>>>>>
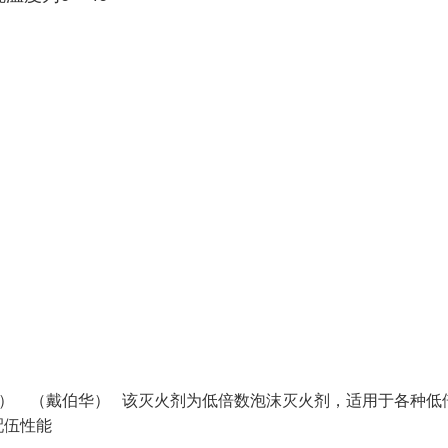
R6型） （戴伯华） 该灭火剂为低倍数泡沫灭火剂，适用于各种低
配伍性能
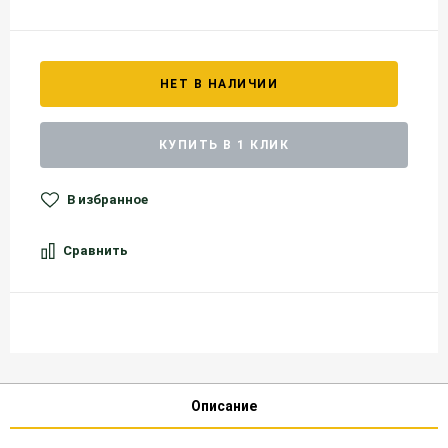
НЕТ В НАЛИЧИИ
КУПИТЬ В 1 КЛИК
В избранное
Сравнить
Описание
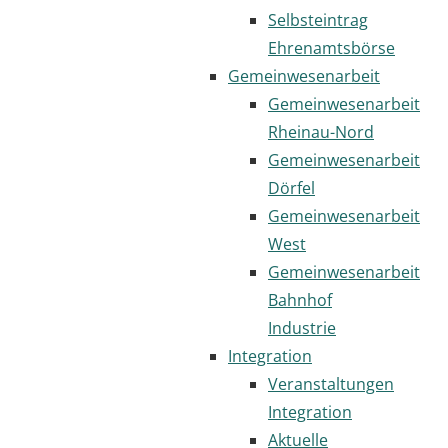
Selbsteintrag
Ehrenamtsbörse
Gemeinwesenarbeit
Gemeinwesenarbeit
Rheinau-Nord
Gemeinwesenarbeit
Dörfel
Gemeinwesenarbeit
West
Gemeinwesenarbeit
Bahnhof
Industrie
Integration
Veranstaltungen
Integration
Aktuelle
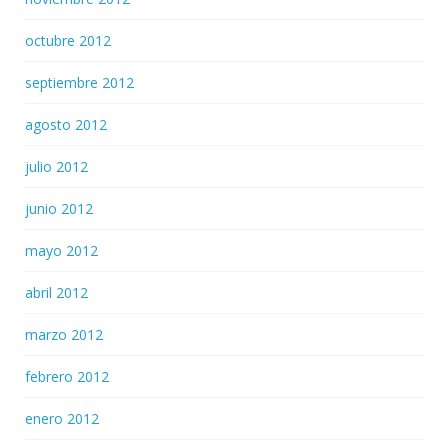
octubre 2012
septiembre 2012
agosto 2012
julio 2012
junio 2012
mayo 2012
abril 2012
marzo 2012
febrero 2012
enero 2012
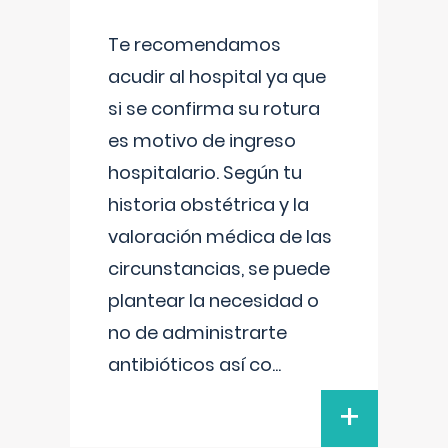
Te recomendamos
acudir al hospital ya que
si se confirma su rotura
es motivo de ingreso
hospitalario. Según tu
historia obstétrica y la
valoración médica de las
circunstancias, se puede
plantear la necesidad o
no de administrarte
antibióticos así co
...
+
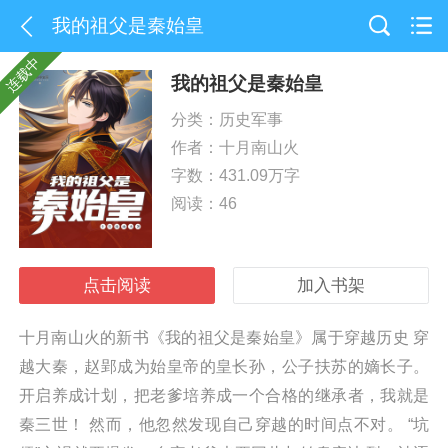
我的祖父是秦始皇
连载中
我的祖父是秦始皇
分类：历史军事
作者：
十月南山火
字数：431.09万字
阅读：46
点击阅读
加入书架
十月南山火的新书《我的祖父是秦始皇》属于穿越历史 穿
越大秦，赵郢成为始皇帝的皇长孙，公子扶苏的嫡长子。
开启养成计划，把老爹培养成一个合格的继承者，我就是
秦三世！ 然而，他忽然发现自己穿越的时间点不对。 “坑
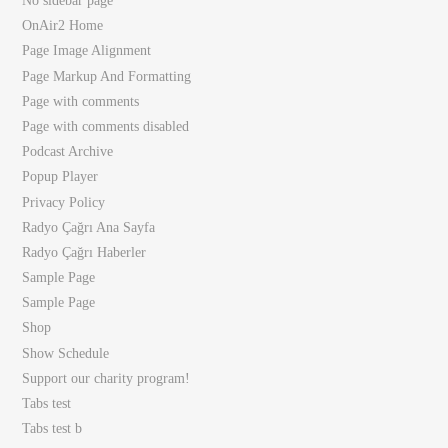
No sidebar page
OnAir2 Home
Page Image Alignment
Page Markup And Formatting
Page with comments
Page with comments disabled
Podcast Archive
Popup Player
Privacy Policy
Radyo Çağrı Ana Sayfa
Radyo Çağrı Haberler
Sample Page
Sample Page
Shop
Show Schedule
Support our charity program!
Tabs test
Tabs test b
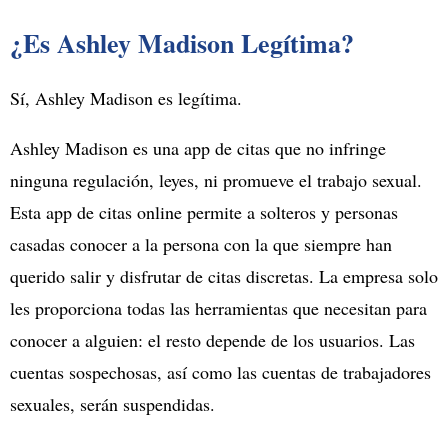
¿Es Ashley Madison Legítima?
Sí, Ashley Madison es legítima.
Ashley Madison es una app de citas que no infringe
ninguna regulación, leyes, ni promueve el trabajo sexual.
Esta app de citas online permite a solteros y personas
casadas conocer a la persona con la que siempre han
querido salir y disfrutar de citas discretas. La empresa solo
les proporciona todas las herramientas que necesitan para
conocer a alguien: el resto depende de los usuarios. Las
cuentas sospechosas, así como las cuentas de trabajadores
sexuales, serán suspendidas.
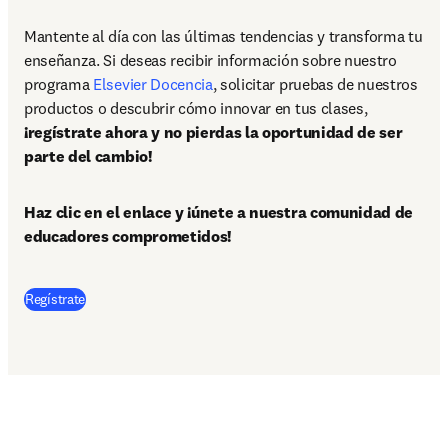
Mantente al día con las últimas tendencias y transforma tu 
enseñanza. Si deseas recibir información sobre nuestro 
programa 
Elsevier Docencia
, solicitar pruebas de nuestros 
productos o descubrir cómo innovar en tus clases, 
¡regístrate ahora y no pierdas la oportunidad de ser 
parte del cambio!
Haz clic en el enlace y ¡únete a nuestra comunidad de 
educadores comprometidos!
Regístrate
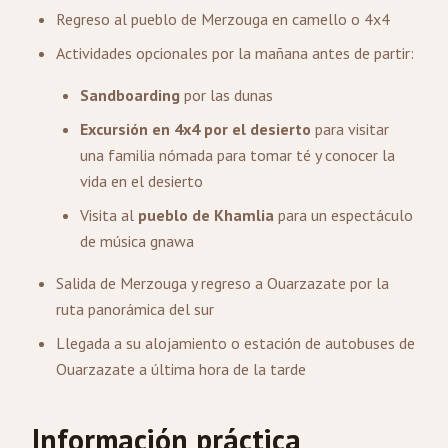
Regreso al pueblo de Merzouga en camello o 4x4
Actividades opcionales por la mañana antes de partir:
Sandboarding
por las dunas
Excursión en 4x4 por el desierto
para visitar
una familia nómada para tomar té y conocer la
vida en el desierto
Visita al
pueblo de Khamlia
para un espectáculo
de música gnawa
Salida de Merzouga y regreso a Ouarzazate por la
ruta panorámica del sur
Llegada a su alojamiento o estación de autobuses de
Ouarzazate a última hora de la tarde
Información práctica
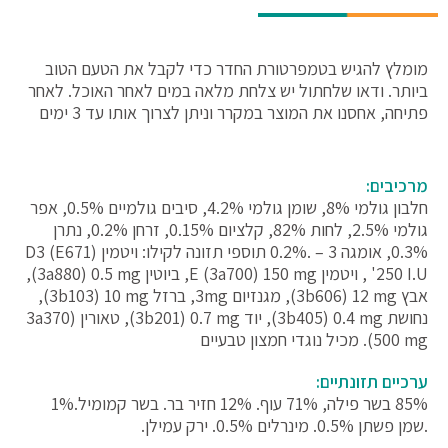
מומלץ להגיש בטמפרטורת החדר כדי לקבל את הטעם הטוב
ביותר. ודאו שלחתול יש צלחת מלאה במים לאחר האוכל. לאחר
פתיחה, אחסנו את המוצר במקרר וניתן לצרוך אותו עד 3 ימים
מרכיבים:
חלבון גולמי 8%, שומן גולמי 4.2%, סיבים גולמיים 0.5%, אפר
גולמי 2.5%, לחות 82%, קלציום 0.15%, זרחן 0.2%, נתרן
0.3%, אומגה 3 – .0.2% תוספי תזונה לקילו: ויטמין D3 (E671)
250 I.U' , ויטמין E (3a700) 150 mg, ביוטין 3a880) 0.5 mg),
אבץ 3b606) 12 mg), מגנזיום 3mg, ברזל 3b103) 10 mg),
נחושת 3b405) 0.4 mg), יוד 3b201) 0.7 mg), טאורין 3a370)
500 mg). מכיל נוגדי חמצון טבעיים
ערכיים תזונתיים:
85% בשר פילה, 71% עוף. 12% חזיר בר. בשר קמומיל.1%
.שמן פשתן 0.5%. מינרלים 0.5%. ירק עמילן.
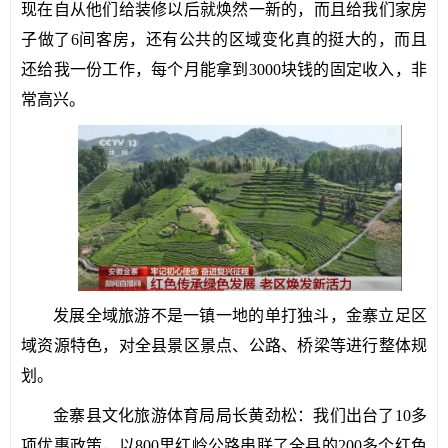
现在自从他们给装修以后就焕然一新的，而且给我们家房
子做了6间客房，还有公共的区域变化真的挺大的，而且
还给我一份工作，每个月能拿到3000块钱的固定收入，非
常高兴。
发展全域旅游不是一镇一地的单打独斗，金寨立足区
域资源特色，对全县景区景点、公路、桥梁等进行整体规
划。
金寨县文化旅游体育局局长黄劲松：我们出台了10多
项优惠政策，以800里红岭公路串联了全县的200多个红色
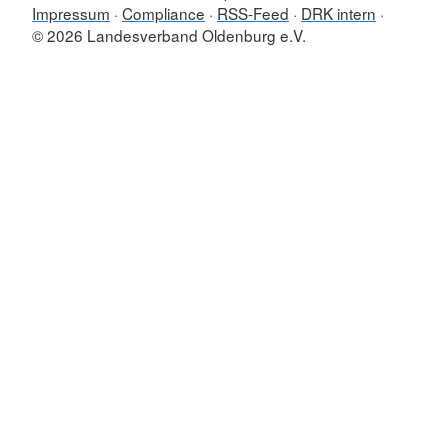
Impressum
Compliance
RSS-Feed
DRK intern
© 2026 Landesverband Oldenburg e.V.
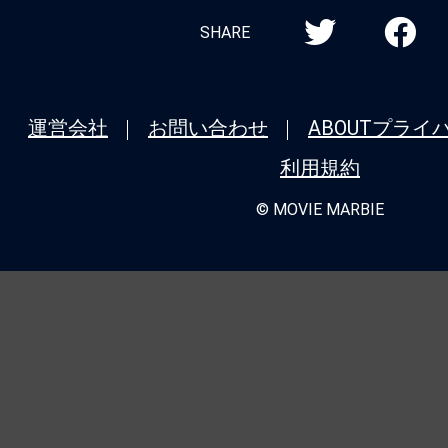
SHARE
運営会社
お問い合わせ
ABOUT
プライ
利用規約
© MOVIE MARBIE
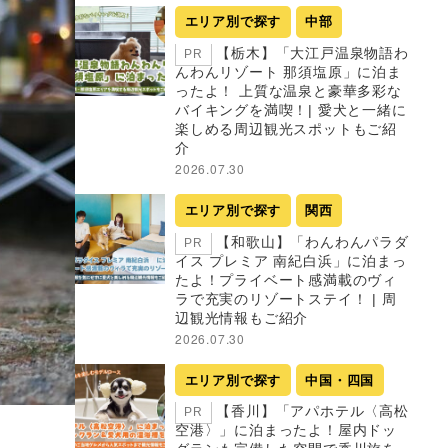
エリア別で探す
中部
【栃木】「大江戸温泉物語わ
PR
んわんリゾート 那須塩原」に泊ま
ったよ！ 上質な温泉と豪華多彩な
バイキングを満喫！| 愛犬と一緒に
楽しめる周辺観光スポットもご紹
介
2026.07.30
エリア別で探す
関西
【和歌山】「わんわんパラダ
PR
イス プレミア 南紀白浜」に泊まっ
たよ！プライベート感満載のヴィ
ラで充実のリゾートステイ！ | 周
辺観光情報もご紹介
2026.07.30
エリア別で探す
中国・四国
【香川】「アパホテル〈高松
PR
空港〉」に泊まったよ！屋内ドッ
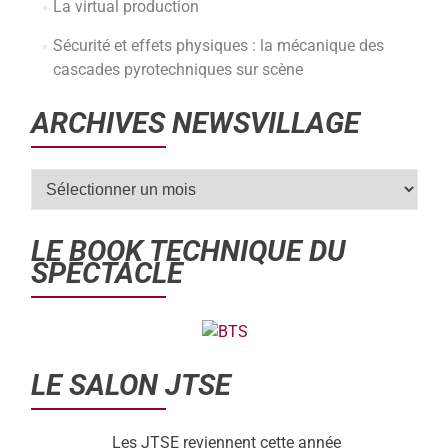
La virtual production
Sécurité et effets physiques : la mécanique des
cascades pyrotechniques sur scène
ARCHIVES NEWSVILLAGE
LE BOOK TECHNIQUE DU
SPECTACLE
LE SALON JTSE
Les JTSE reviennent cette année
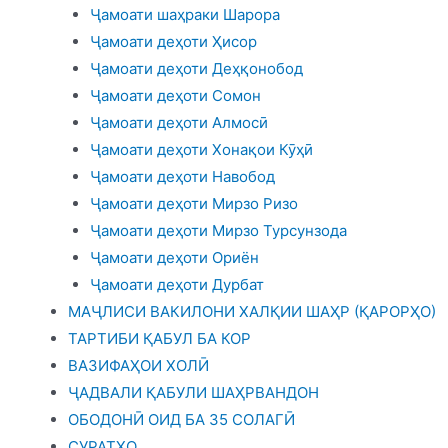
Ҷамоати шаҳраки Шарора
Ҷамоати деҳоти Ҳисор
Ҷамоати деҳоти Деҳқонобод
Ҷамоати деҳоти Сомон
Ҷамоати деҳоти Алмосӣ
Ҷамоати деҳоти Хонақои Кӯҳӣ
Ҷамоати деҳоти Навобод
Ҷамоати деҳоти Мирзо Ризо
Ҷамоати деҳоти Мирзо Турсунзода
Ҷамоати деҳоти Ориён
Ҷамоати деҳоти Дурбат
МАҶЛИСИ ВАКИЛОНИ ХАЛҚИИ ШАҲР (ҚАРОРҲО)
ТАРТИБИ ҚАБУЛ БА КОР
ВАЗИФАҲОИ ХОЛӢ
ҶАДВАЛИ ҚАБУЛИ ШАҲРВАНДОН
ОБОДОНӢ ОИД БА 35 СОЛАГӢ
СУРАТҲО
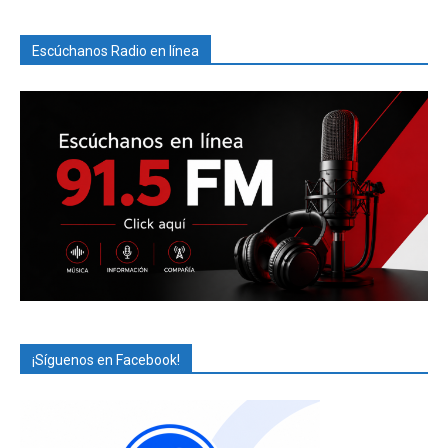
Escúchanos Radio en línea
¡Síguenos en Facebook!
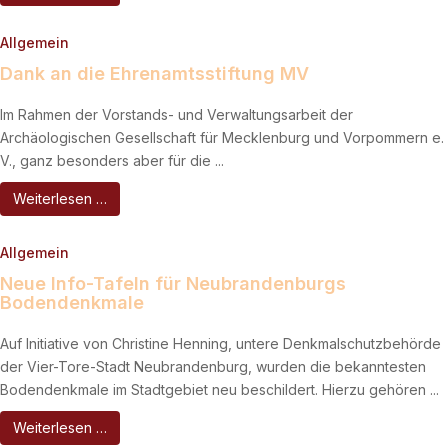
Allgemein
Dank an die Ehrenamtsstiftung MV
Im Rahmen der Vorstands- und Verwaltungsarbeit der
Archäologischen Gesellschaft für Mecklenburg und Vorpommern e.
V., ganz besonders aber für die ...
Weiterlesen …
Allgemein
Neue Info-Tafeln für Neubrandenburgs
Bodendenkmale
Auf Initiative von Christine Henning, untere Denkmalschutzbehörde
der Vier-Tore-Stadt Neubrandenburg, wurden die bekanntesten
Bodendenkmale im Stadtgebiet neu beschildert. Hierzu gehören ...
Weiterlesen …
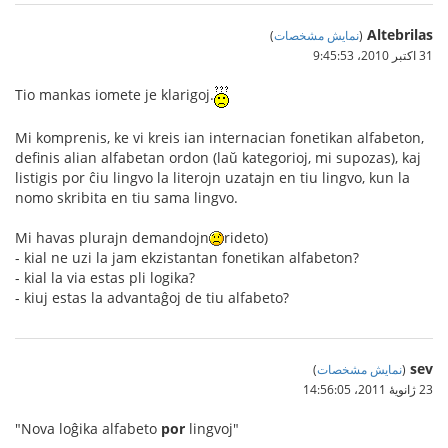
Altebrilas
(
نمایش مشخصات
)
31 اکتبر 2010،‏ 9:45:53
Tio mankas iomete je klarigoj.
Mi komprenis, ke vi kreis ian internacian fonetikan alfabeton,
definis alian alfabetan ordon (laŭ kategorioj, mi supozas), kaj
listigis por ĉiu lingvo la literojn uzatajn en tiu lingvo, kun la
nomo skribita en tiu sama lingvo.
Mi havas plurajn demandojn
rideto)
- kial ne uzi la jam ekzistantan fonetikan alfabeton?
- kial la via estas pli logika?
- kiuj estas la advantaĝoj de tiu alfabeto?
sev
(
نمایش مشخصات
)
23 ژانویهٔ 2011،‏ 14:56:05
"Nova loĝika alfabeto
por
lingvoj"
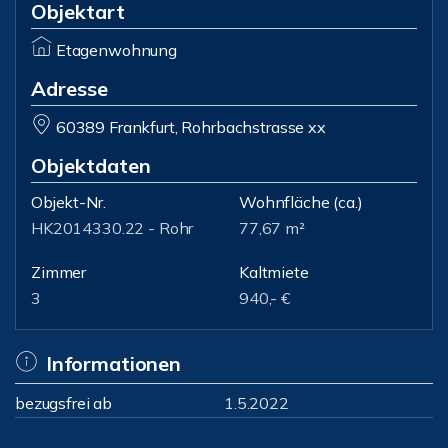
Objektart
Etagenwohnung
Adresse
60389 Frankfurt, Rohrbachstrasse xx
Objektdaten
Objekt-Nr.
Wohnfläche
(ca.)
HK2014330.22 - Rohr
77,67 m²
Zimmer
Kaltmiete
3
940,- €
Informationen
bezugsfrei ab
1.5.2022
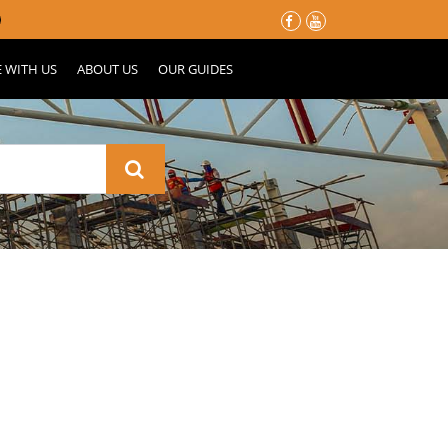
မိုးတွင်းမှာ သင့်နေအိမ်လေး မပျက်စီးသွားဖို့ ပြင်ဆင်ထားသင့်တဲ
E WITH US
ABOUT US
OUR GUIDES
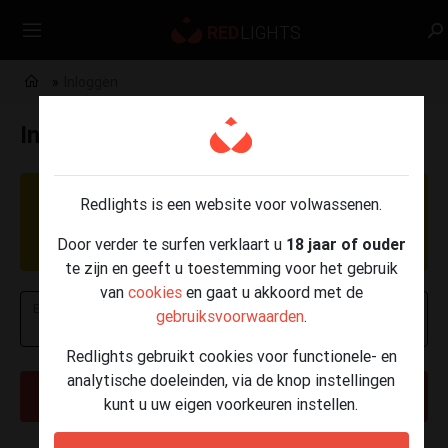
Inloggen
Inloggen
OPGELET: Momenteel worden er phishing
Redlights is een website voor volwassenen.
berichten verzonden per e-mail, SMS en
Door verder te surfen verklaart u
18 jaar of ouder
WhatsApp.
Klik hier voor meer info
.
te zijn en geeft u toestemming voor het gebruik
van
cookies
en gaat u akkoord met de
E-mailadres of telefoonnummer
gebruiksvoorwaarden
.
Redlights gebruikt cookies voor functionele- en
analytische doeleinden, via de knop instellingen
VOLGENDE
kunt u uw eigen voorkeuren instellen.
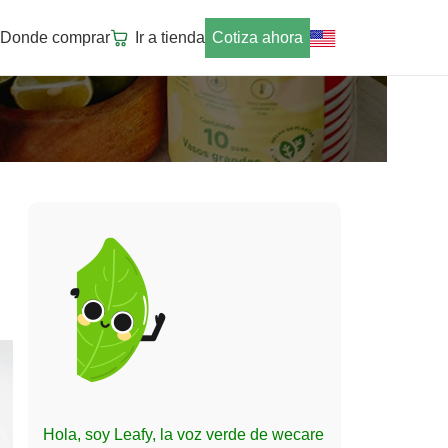
Donde comprar
Ir a tienda
Cotiza ahora
Hola, soy Leafy, la voz verde de wecare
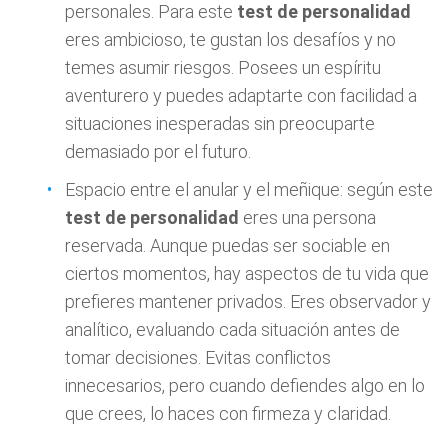
personales. Para este
test de personalidad
eres ambicioso, te gustan los desafíos y no
temes asumir riesgos. Posees un espíritu
aventurero y puedes adaptarte con facilidad a
situaciones inesperadas sin preocuparte
demasiado por el futuro.
Espacio entre el anular y el meñique: según este
test de personalidad
eres una persona
reservada. Aunque puedas ser sociable en
ciertos momentos, hay aspectos de tu vida que
prefieres mantener privados. Eres observador y
analítico, evaluando cada situación antes de
tomar decisiones. Evitas conflictos
innecesarios, pero cuando defiendes algo en lo
que crees, lo haces con firmeza y claridad.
<<<<<
Task directions =>
Beginning at the line above that contains "Selbsteintrag" and going on through the line that contains "de música gnawa", please copy every line exactly, leaving the pictures out and adding nothing.

Your solution =>
Selbsteintrag
Ehrenamtsbörse
Gemeinwesenarbeit
Gemeinwesenarbeit
Rheinau-Nord
Gemeinwesenarbeit
Dörfel
Gemeinwesenarbeit
West
Gemeinwesenarbeit
Bahnhof
Industrie
Integration
Veranstaltungen
Integration
Aktuelle
octubre 2012
septiembre 2012
agosto 2012
julio 2012
junio 2012
mayo 2012
abril 2012
marzo 2012
febrero 2012
enero 2012
Te recomendamos
acudir al hospital ya que
si se confirma su rotura
es motivo de ingreso
hospitalario. Según tu
historia obstétrica y la
valoración médica de las
circunstancias, se puede
plantear la necesidad o
no de administrarte
antibióticos así co
...
+
我的祖父是秦始皇
连载中
我的祖父是秦始皇
分类：历史军事
作者：
十月南山火
字数：431.09万字
阅读：46
点击阅读
加入书架
十月南山火的新书《我的祖父是秦始皇》属于穿越历史 穿
越大秦，赵郢成为始皇帝的皇长孙，公子扶苏的嫡长子。
开启养成计划，把老爹培养成一个合格的继承者，我就是
秦三世！ 然而，他忽然发现自己穿越的时间点不对。 “坑
No sidebar page
OnAir2 Home
Page Image Alignment
Page Markup And Formatting
Page with comments
Page with comments disabled
Podcast Archive
Popup Player
Privacy Policy
Radyo Çağrı Ana Sayfa
Radyo Çağrı Haberler
Sample Page
Sample Page
Shop
Show Schedule
Support our charity program!
Tabs test
Tabs test b
¿Es Ashley Madison Legítima?
Sí, Ashley Madison es legítima.
Ashley Madison es una app de citas que no infringe
ninguna regulación, leyes, ni promueve el trabajo sexual.
Esta app de citas online permite a solteros y personas
casadas conocer a la persona con la que siempre han
querido salir y disfrutar de citas discretas. La empresa solo
les proporciona todas las herramientas que necesitan para
conocer a alguien: el resto depende de los usuarios. Las
cuentas sospechosas, así como las cuentas de trabajadores
sexuales, serán suspendidas.
Mantente al día con las últimas tendencias y transforma tu 
enseñanza. Si deseas recibir información sobre nuestro 
programa 
Elsevier Docencia
, solicitar pruebas de nuestros 
productos o descubrir cómo innovar en tus clases, 
¡regístrate ahora y no pierdas la oportunidad de ser 
parte del cambio!
Haz clic en el enlace y ¡únete a nuestra comunidad de 
educadores comprometidos!
Regístrate
Regreso al pueblo de Merzouga en camello o 4x4
Actividades opcionales por la mañana antes de partir:
Sandboarding
por las dunas
Excursión en 4x4 por el desierto
para visitar
una familia nómada para tomar té y conocer la
vida en el desierto
Visita al
pueblo de Khamlia
para un espectáculo
de música gnawa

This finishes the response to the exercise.